The offseason is inevitably a period of projection and speculation, which makes it the ideal time to ponder the hypotheticals that the Pittsburgh Steelers will face over the course of the next year, whether it is addressing free agency, the draft, performance on the field, or some more ephemeral topic.
That is what I will look to address in our Buy or Sell series. In each installment, I will introduce a topic statement and weigh some of the arguments for either buying it (meaning that you agree with it or expect it to be true) or selling it (meaning you disagree with it or expect it to be false).
The range of topics will be intentionally wide, from the general to the specific, from the immediate to that in the far future. And as we all tend to have an opinion on just about everything, I invite you to share your own each morning on the topic statement of the day.
Topic Statement: Dwayne Haskins will beat out Mason Rudolph for the team’s backup quarterback position in 2021.
Explanation: The Steelers drafted Mason Rudolph in 2019 believing that he had first-round talent, taking him in the third round. Now they have a quarterback who was actually drafted in the first round, who will come in and compete at the position.
Buy:
Somehow one aspect of the Dwayne Haskins acquisition that we don’t really seem to be discussing is the fact that the Steelers have presumably some first-hand intelligence on him. Their wide receivers coach, Ike Hilliard, was with Washington with Haskins during his rookie season in 2019, so they surely consulted him before signing the quarterback and believed they could work with him.
And let’s face it, his competition is not Steve Young here. We’re talking about Mason Rudolph, whom a lot of people wanted to be cut before the 2020 season. He did well enough for himself while playing from behind against the Browns in week 17, but that’s not enough to go on.
Get Haskins out of his Washington environment, get him in the (virtual) classroom and harness his skills, and you can have something to work with.

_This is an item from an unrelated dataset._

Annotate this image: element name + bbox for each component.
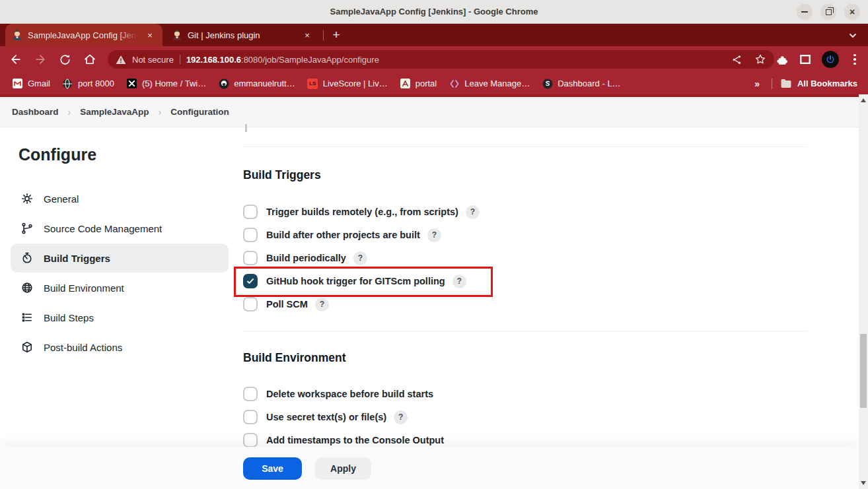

Maybe he’s not going to be your heir apparent (neither is Rudolph), but he can at least be a backup with upside.
Sell:
Outside of being more athletic (though not necessarily mobile) and having greater arm strength, there is nothing that Haskins has over Rudolph that Paxton Lynch didn’t have, and when’s the last you heard of him? The Steelers opted for both Joshua Dobbs and Devlin Hodges over him.
The kinds of problems that Haskins has as a quarterback are the kinds that don’t typically get fixed. He never really learned the game from the neck up, and he never had to at Ohio State. That doesn’t cut it in the NFL, and that’s why he’s going to remain firmly in the ‘bust’ status and stand behind Rudolph on the depth chart.